Leaders are held to two standards: accomplish the mission and take care of your teammates. Every decision we ever make is done with the best interests of our team at heart. The best interests of our team and teammates is ensuring that we stay focused on accomplishing the mission. If not, in the military, many more people are killed in the long run. In our own daily lives, many more people’s livelihoods are destroyed.

Leaders who constantly prioritize their own personal interests and desires or those of individuals on the team, before accomplishing the mission, inevitably hurt many more on the team. If the mission is to reach a particular revenue amount and we don’t reach it, then the consequence can be layoffs to numerous members of the team, or even the whole business filing for bankruptcy. The first scenario negatively affects those who are, and even those members of the team who aren’t, losing their job. They will have to assume more work and greater responsibility at no extra salary (a business can’t increase salaries if it doesn’t have the money to pay them). This also doesn’t consider the physical, mental, and emotional toll that layoffs cause to everyone in an organization.

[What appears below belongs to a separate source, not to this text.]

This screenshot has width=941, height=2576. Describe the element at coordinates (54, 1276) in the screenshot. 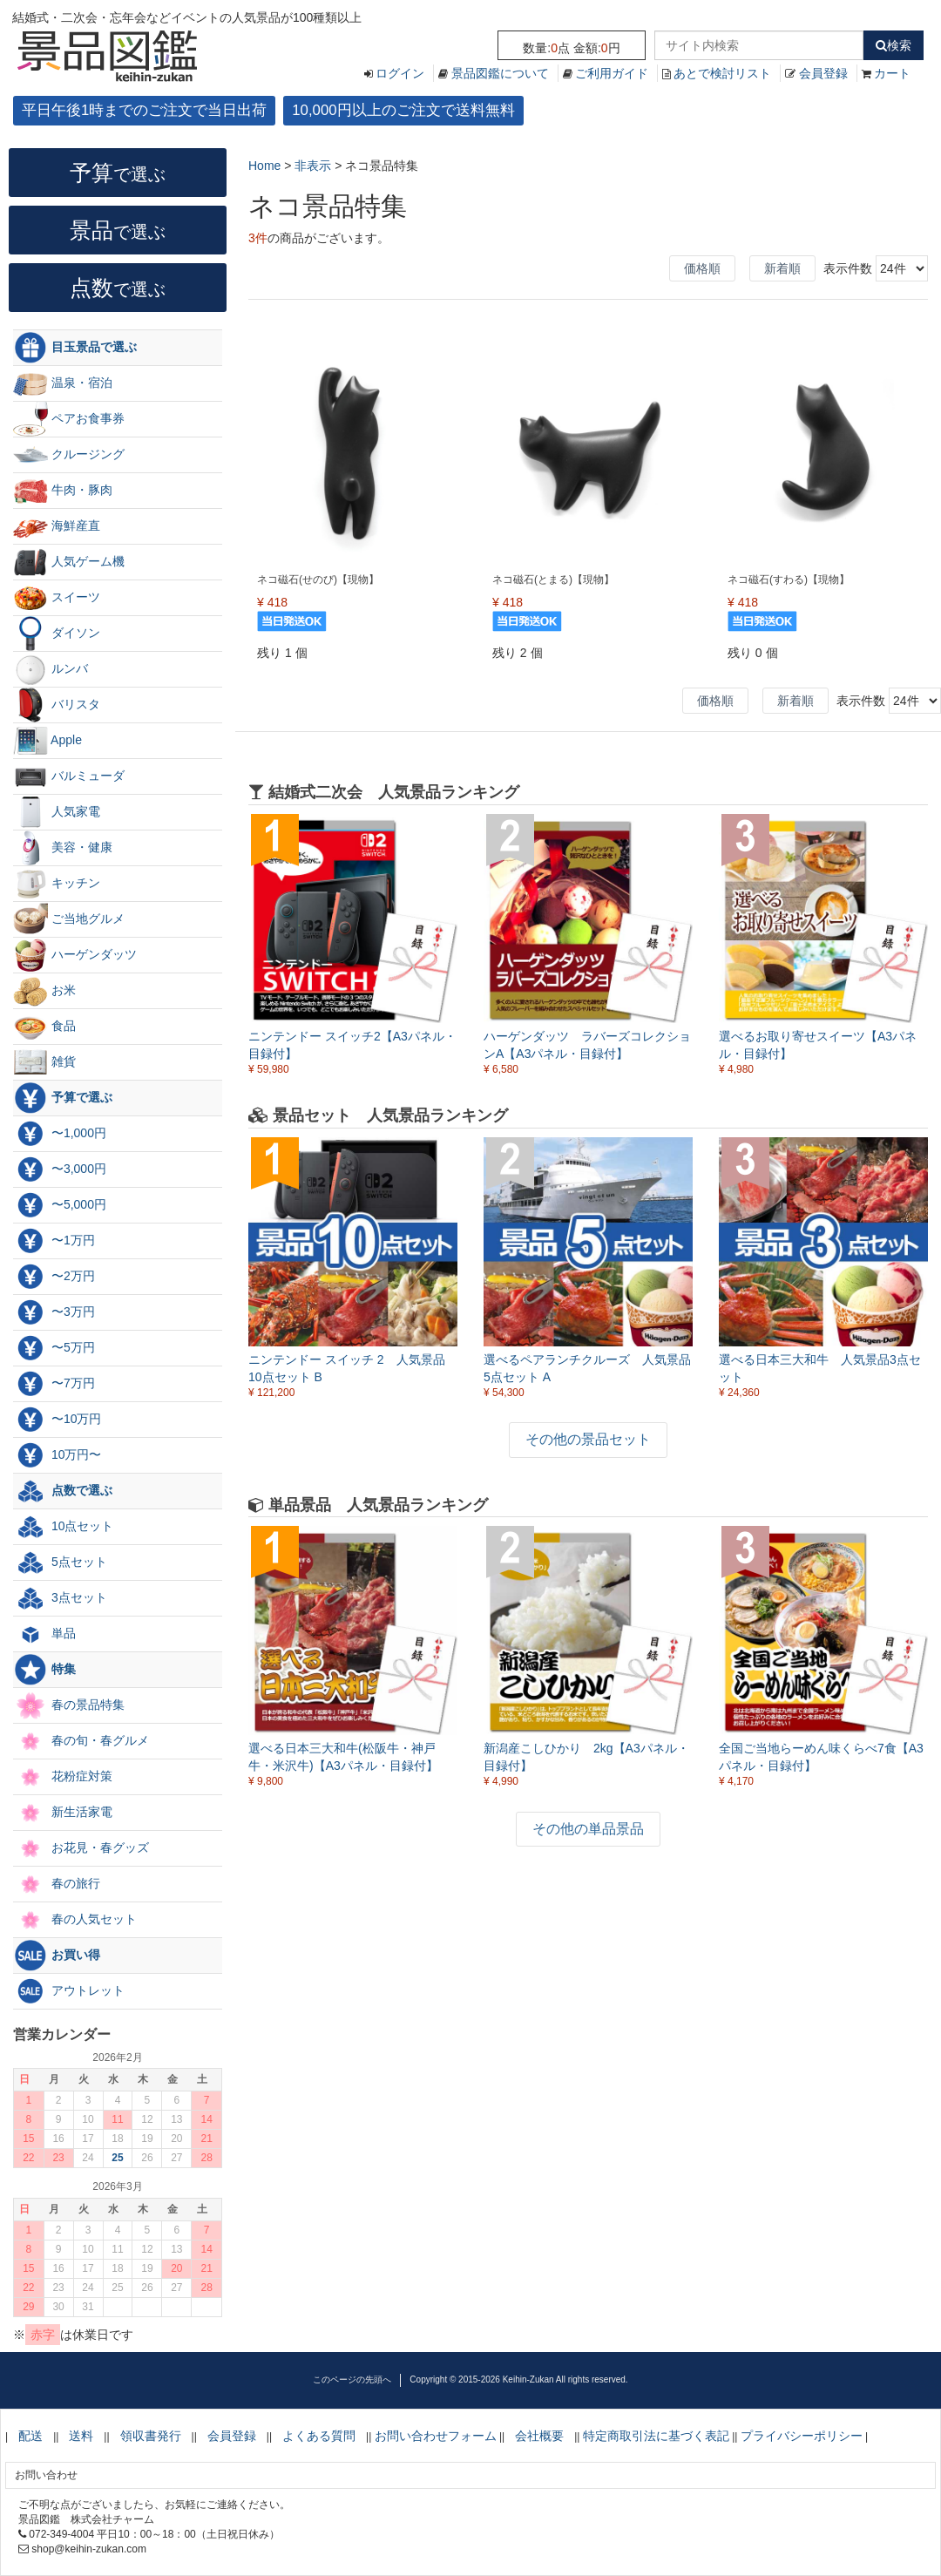

I see `〜2万円` at that location.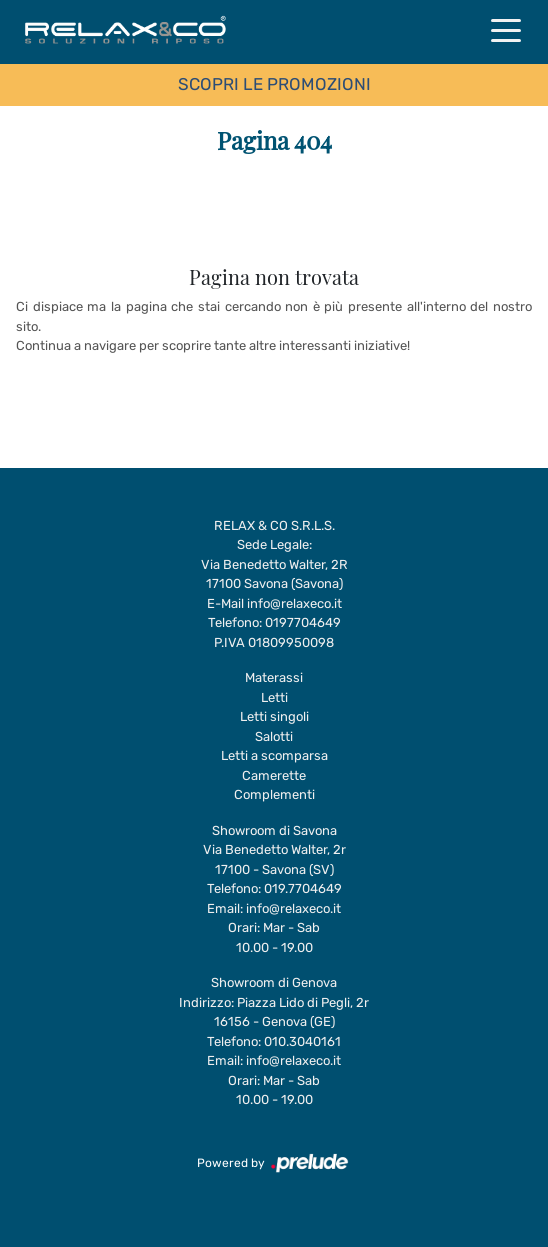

Furthermore, individuals who consistently ask a leader to put personal needs first are in effect saying that an individual’s needs are more important than the team’s. They are not, and leaders who allow this are failing in their role.

Now that we have established what leadership is and isn’t, who leaders are and aren’t, and have defined the standards to which leaders are held, we address the biggest question The Program receives (and is hired to address): How do you develop them?

Note

  1. 1 Dave Lewis was medevaced to Germany and then Bethesda Naval Hospital, where he remained blind for more than 6 months. After numerous surgeries, he regained sight in one eye. He continues to remove shrapnel from the left side of his body. In 2012, Mac and Dave were best men at each other’s weddings.